The patient’s renal function increased progressively 10 days after birth. The blood urea nitrogen, creatinine, and potassium levels were 19.1 mmol/L, 191 µmol/L, and 8.76 mmol/L, respectively, and the patient did not urinate. Conservative treatment was ineffective, and PD was identified as a treatment option. An operation procedure was performed using the Seldinger technique; the percutaneous PD catheter placement was from the left side of the abdomen into the abdominal cavity. A modified adult Tenckhoff two-cuff PD catheter was used, with the inlet end shortened by 2 cm. The internal cuff was placed between the subcutaneous space and the peritoneum, and the external cuff was placed outside the skin. No subcutaneous tunnel was made (Figure 1). Meanwhile, the outlet end was connected to a titanium joint, an external short pipe, and an infusion tee joint. The first port was connected with an external catheter to transfer the PD solution into and out of the abdominal cavity. A syringe containing the PD solution was connected to the second port, and a syringe pump accurately controlled the dose and rate of injection into the abdominal cavity. The third port was connected to a graduated drainage bag for draining the waste liquid from the abdominal cavity.

Figure 1 In the child’s first PD operation, the internal cuff of the Tenckhoff catheter was implanted between the skin on the left side of the abdomen and the peritoneum. This image is published with the guardian of the patient’s consent. PD, peritoneal dialysis.

The PD treatment was commenced immediately after the operation. Baxter dialysate (glucose concentration, 2.5%; sodium ion, 132 mmol/L; calcium ion, 1.77 mmol/L; magnesium ion, 0.25 mmol/L; chloride ion, 96 mmol/L; and lactate, 40 mmol/L) was selected for the PD. Each injection containing 20 mL of PD solution was injected into the abdominal cavity over a 15-min period, with the PD solution retained for 30 min and then drained over a 15-min period. A total of eight cycles/day were given. After 3 days of dialysis, the blood potassium had decreased to 5.5 mmol/L, and the urine volume had gradually increased to 10 mL/day. Due to the patient’s skin edema, there was a minor leakage of PD solution around the incision catheter.

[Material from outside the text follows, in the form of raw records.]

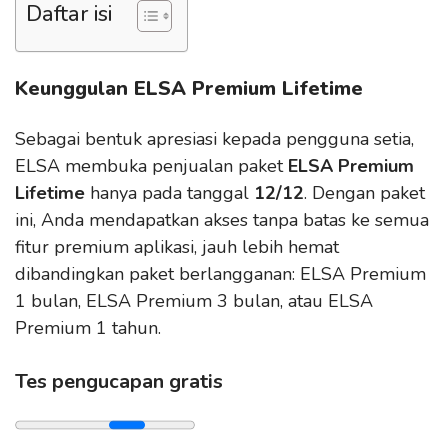
Daftar isi
Keunggulan ELSA Premium Lifetime
Sebagai bentuk apresiasi kepada pengguna setia,
ELSA membuka penjualan paket
ELSA Premium
Lifetime
hanya pada tanggal
12/12
. Dengan paket
ini, Anda mendapatkan akses tanpa batas ke semua
fitur premium aplikasi, jauh lebih hemat
dibandingkan paket berlangganan: ELSA Premium
1 bulan, ELSA Premium 3 bulan, atau ELSA
Premium 1 tahun.
Tes pengucapan gratis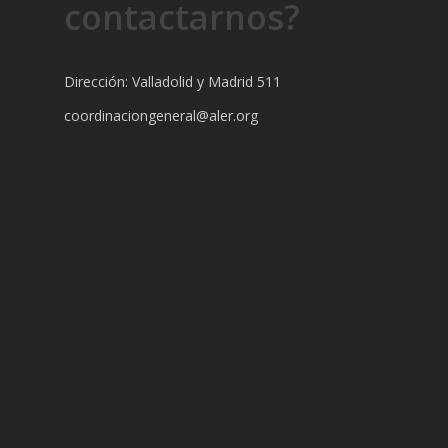
contactarnos?
Dirección: Valladolid y Madrid 511
coordinaciongeneral@aler.org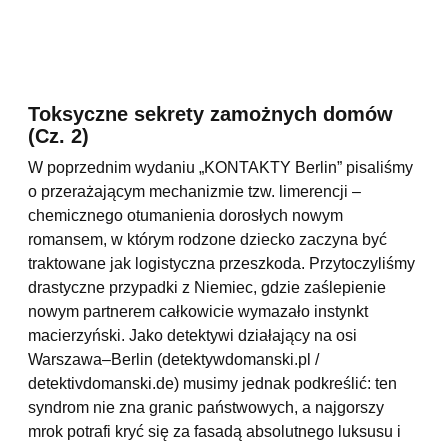
Toksyczne sekrety zamożnych domów
(Cz. 2)
W poprzednim wydaniu „KONTAKTY Berlin” pisaliśmy
o przerażającym mechanizmie tzw. limerencji –
chemicznego otumanienia dorosłych nowym
romansem, w którym rodzone dziecko zaczyna być
traktowane jak logistyczna przeszkoda. Przytoczyliśmy
drastyczne przypadki z Niemiec, gdzie zaślepienie
nowym partnerem całkowicie wymazało instynkt
macierzyński. Jako detektywi działający na osi
Warszawa–Berlin (detektywdomanski.pl /
detektivdomanski.de) musimy jednak podkreślić: ten
syndrom nie zna granic państwowych, a najgorszy
mrok potrafi kryć się za fasadą absolutnego luksusu i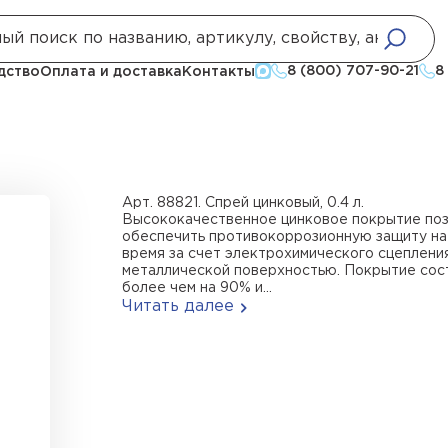
етики
Спрей цинковый, 0.4 л
8 (800) 707-90-21
8
дство
Оплата и доставка
Контакты
Арт. 88821. Спрей цинковый, 0.4 л.
Высококачественное цинковое покрытие по
обеспечить противокоррозионную защиту на
время за счет электрохимического сцеплени
металлической поверхностью. Покрытие сос
более чем на 90% и...
Читать далее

The patient’s crying caused the incision to tear and the small intestine to prolapse 19 days after birth (Figure 2). The patient immediately underwent abdominal wall debridement and small bowel reduction under endotracheal intubation and general anesthesia. After the original incision was sutured, a decompression rod was added to prevent the incision from tearing again. Due to oliguria and abnormal renal function, continued PD treatment was required. In addition, abdominal drainage was required after the small intestine was returned to its correct position. Therefore, an adult Tenckhoff two-cuff peritoneal diagnosis catheter reduced by 2 cm was placed into the abdominal cavity from the right abdomen, with the internal and external cuffs placed outside the skin. In subsequent PD cycles, 15 mL of 2.5% Baxter dialysate was introduced over a 20-min period, retained for 20 to 30 min, and removed over a 15-min period, with eight cycles/day. The glucose concentration and the abdominal retention time were adjusted according to the daily urine volume, and there was no leakage of PD solution at the incision point.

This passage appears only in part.